Scrape Podcast Charts & Episode Metadata from Apple Podcasts with Python (via ProxiesAPI)
Apple Podcasts is a great “real world” scraping target because it has:
- public, crawlable chart pages
- show pages with structured content
- episode lists that can be paginated or truncated in the UI
In this guide we’ll build a Python scraper that:
- pulls a chart page (top podcasts)
- extracts show URLs + ids
- crawls each show page
- extracts episode metadata (title, publish date, duration, episode url)
- exports to JSON and CSV
- uses ProxiesAPI as the network layer when you scale the crawl

Charts → shows → episodes is a classic crawl graph. ProxiesAPI helps keep those many small requests stable with a proxy-backed fetch URL and optional rendering when targets get picky.
What we’re scraping (URLs)
Apple Podcasts has multiple public surfaces. Two common ones:
- Charts pages (by country / category)
- Show pages (podcast details + episodes)
The exact chart URL format can evolve, so don’t hardcode country/category without checking in the browser first.
For scraping, the important pattern is:
- chart page contains many show links
- each show link leads to a show page that contains an episode list
Setup
python -m venv .venv
source .venv/bin/activate
pip install requests beautifulsoup4 lxml
Step 1: A fetch layer with retries + ProxiesAPI
Same as any crawl: timeouts, retries, and a single switch to route requests through ProxiesAPI.
import random
import time
from urllib.parse import quote
import requests
TIMEOUT = (10, 30)
HEADERS = {
"User-Agent": (
"Mozilla/5.0 (Macintosh; Intel Mac OS X 10_15_7) "
"AppleWebKit/537.36 (KHTML, like Gecko) "
"Chrome/123.0.0.0 Safari/537.36"
),
"Accept-Language": "en-US,en;q=0.9",
"Accept": "text/html,application/xhtml+xml,application/xml;q=0.9,*/*;q=0.8",
}
session = requests.Session()
def fetch(url: str, *, proxiesapi_key: str | None = None, retries: int = 4) -> str:
last = None
for attempt in range(1, retries + 1):
try:
if proxiesapi_key:
proxied = f"http://api.proxiesapi.com/?key={quote(proxiesapi_key)}&url={quote(url, safe='')}"
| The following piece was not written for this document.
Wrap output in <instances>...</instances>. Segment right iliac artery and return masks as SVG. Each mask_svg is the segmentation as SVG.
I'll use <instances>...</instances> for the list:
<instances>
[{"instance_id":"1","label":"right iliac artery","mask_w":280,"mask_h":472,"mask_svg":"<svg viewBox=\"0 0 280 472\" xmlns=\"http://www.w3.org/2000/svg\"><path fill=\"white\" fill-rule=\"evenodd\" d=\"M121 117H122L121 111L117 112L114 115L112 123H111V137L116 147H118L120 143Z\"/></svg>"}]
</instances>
r = session.get(proxied, headers=HEADERS, timeout=TIMEOUT)
else:
r = session.get(url, headers=HEADERS, timeout=TIMEOUT)
r.raise_for_status()
return r.text
except Exception as e:
last = e
time.sleep((2 ** attempt) + random.random())
raise RuntimeError(f"failed: {last}")
Step 2: Scrape a chart page (extract show URLs)
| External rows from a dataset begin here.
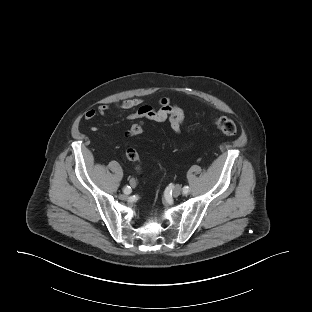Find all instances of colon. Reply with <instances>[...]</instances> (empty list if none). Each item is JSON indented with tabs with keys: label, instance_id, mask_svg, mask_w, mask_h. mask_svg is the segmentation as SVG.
Here are the masks:
<instances>
[{
	"label": "colon",
	"instance_id": "obj_1",
	"mask_svg": "<svg viewBox=\"0 0 312 312\" xmlns=\"http://www.w3.org/2000/svg\"><path fill=\"white\" fill-rule=\"evenodd\" d=\"M214 126L224 135L231 136L236 133V124L234 121L228 117L221 116V117H216L212 120ZM143 132V126L141 123L136 122L133 123L129 130L128 134L131 136H136L139 135ZM126 157L128 160L132 162H139V154L136 149L134 148H128L126 150Z\"/></svg>",
	"mask_w": 312,
	"mask_h": 312
}]
</instances>
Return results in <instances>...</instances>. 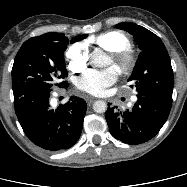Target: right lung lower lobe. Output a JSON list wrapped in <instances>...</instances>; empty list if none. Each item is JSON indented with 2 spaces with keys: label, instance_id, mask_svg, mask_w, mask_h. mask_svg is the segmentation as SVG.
Instances as JSON below:
<instances>
[{
  "label": "right lung lower lobe",
  "instance_id": "obj_1",
  "mask_svg": "<svg viewBox=\"0 0 187 187\" xmlns=\"http://www.w3.org/2000/svg\"><path fill=\"white\" fill-rule=\"evenodd\" d=\"M66 83L62 88H67ZM51 89L36 90L14 99L15 112L27 137L37 146L58 151L72 147L79 139L87 105L78 97L53 110Z\"/></svg>",
  "mask_w": 187,
  "mask_h": 187
}]
</instances>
Start by loading the chart page you care about in a browser, then “View Source” and look for repeated show links.
We’ll implement extraction as:
- collect all
<a href>links - keep only those that look like podcast show URLs
- de-dupe
import re
from urllib.parse import urljoin
from bs4 import BeautifulSoup
APPLE = "https://podcasts.apple.com"
def is_show_url(href: str) -> bool:
# Common pattern: /<country>/podcast/<slug>/id<digits>
return bool(re.search(r"/podcast/.*/id\d+", href))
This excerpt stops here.